1. Draw the circuit diagram.

2. Make the connections as shown in the circuit. Be sure to remove the insulations from the ends of connecting wires with sandpaper.

3. Make sure that the negative end of the ammeter is connected with the negative terminal of the battery. The positive terminal of the battery should always be connected to the zero end of the potentiometer.

4. Always keep the key, K, open while making connections.

5. Make the resistance in the rheostat minimum by drawing current for full scale deflection of the ammeter from the battery.

6. Close the one-way key (K) and take out a 1000 Ω plug from the resistance box for safety of the galvanometer while first searching approximate position of null point. Insert the plug between the terminals a and c to connect the cell E1, in the circuit. E1, is the Leclanche cell.

7. Now, gently press the jockey at the zero end of the potentiometer and note the deflection in the galvanometer. Press the jockey at the other end of the potentiometer wire. If the two deflections in the galvanometer are in the opposite direction then the connections are correct. In case the two deflections are in same directions, then potential drop across the potentiometer is less than E1. Then current in potentiometer has to be increased.

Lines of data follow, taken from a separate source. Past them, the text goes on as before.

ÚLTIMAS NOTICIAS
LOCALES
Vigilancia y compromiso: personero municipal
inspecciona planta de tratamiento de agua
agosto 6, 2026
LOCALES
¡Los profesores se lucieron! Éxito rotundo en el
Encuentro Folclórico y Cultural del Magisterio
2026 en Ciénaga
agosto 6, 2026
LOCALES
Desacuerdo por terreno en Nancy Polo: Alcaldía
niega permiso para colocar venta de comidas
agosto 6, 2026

8. Now, gently slide the jockey over the potentiometer wire till the galvanometer shows no deflection. This position of jockey is approximate position of null point. Put back the 1000 Ω plug in the resistance box and make fine adjustment of null point, since the galvanometer becomes more sensitive with zero resistance in the resistance box. Note this position of null point as first position and now move the jockey 5 cm beyond this position and locate the second position of this null point by sliding back the jockey and take mean of these positions as l1.

9. Take down the ammeter reading and note the length l1 for the cell E1.

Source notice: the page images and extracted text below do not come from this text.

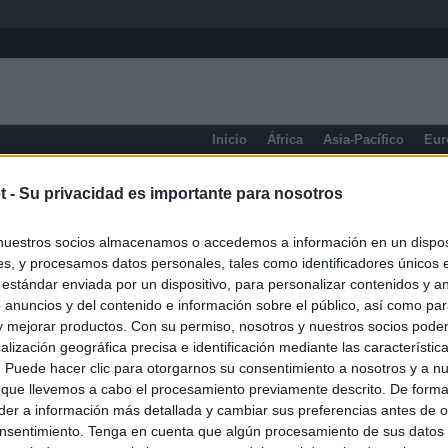
Inicio
África
Asia-Pacífico
Eur
Cantabria
t -
Su privacidad es importante para nosotros
nuestros socios almacenamos o accedemos a información en un disposi
s, y procesamos datos personales, tales como identificadores únicos 
 estándar enviada por un dispositivo, para personalizar contenidos y a
 anuncios y del contenido e información sobre el público, así como pa
 y mejorar productos. Con su permiso, nosotros y nuestros socios podem
alización geográfica precisa e identificación mediante las característic
s. Puede hacer clic para otorgarnos su consentimiento a nosotros y a n
 que llevemos a cabo el procesamiento previamente descrito. De forma 
er a información más detallada y cambiar sus preferencias antes de o
nsentimiento. Tenga en cuenta que algún procesamiento de sus datos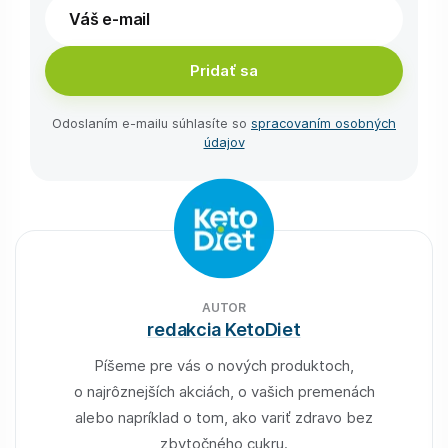
Pridať sa
Odoslaním e-⁠mailu súhlasíte so
spracovaním osobných
údajov
AUTOR
redakcia KetoDiet
Píšeme pre vás o nových produktoch,
o najrôznejších akciách, o vašich premenách
alebo napríklad o tom, ako variť zdravo bez
zbytočného cukru.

10. Disconnect the cell B by removing the plug from gap ac and insert the plug between gap bc to connect the cell E2 and repeat the process.

11. Obtain an accurate position of null point for the second cell E2 also by making resistance zero in the resistance box and note the length l2. Make sure that the ammeter reading remains precise) the same as that for cell E1, when you measured l1.

12. Change the current in the circuit by adjusting the rheostat and obtain at least three sets of observations similarly. If the null point for E1 in first set was on first or second wire, you must decrease the current for subsequent sets so that this null point shifts to 3rd or 4th wire.

### Sources of Error

1. The potentiometer wire may not be of uniform cross-section throughout its length.
2. The e.m.f. of the auxiliary battery may not be constant during the experiment.
3. Contact resistances at the ends of the wires of potentiometer may not be negligible due to rusting and a considerable amount of voltage may drop across them.